↓↓↓

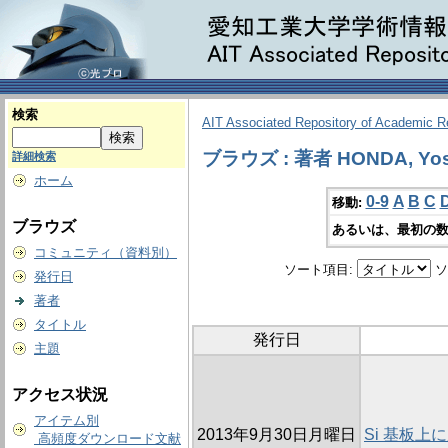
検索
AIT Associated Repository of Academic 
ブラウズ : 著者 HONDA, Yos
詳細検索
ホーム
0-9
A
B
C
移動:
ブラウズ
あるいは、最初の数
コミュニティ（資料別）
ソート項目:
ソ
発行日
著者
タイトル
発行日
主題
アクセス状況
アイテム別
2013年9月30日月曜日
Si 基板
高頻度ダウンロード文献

↑↑↑
↓↓↓

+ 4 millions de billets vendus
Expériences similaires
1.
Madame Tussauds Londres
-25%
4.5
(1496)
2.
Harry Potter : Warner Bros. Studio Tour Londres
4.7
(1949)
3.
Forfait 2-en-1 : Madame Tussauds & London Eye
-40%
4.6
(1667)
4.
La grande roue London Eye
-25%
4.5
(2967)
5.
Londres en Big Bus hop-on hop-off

↑↑↑

▶ Work required: Report how many lines of the listing hold the word "Londres", with nothing but the number.

▶ Task response: 3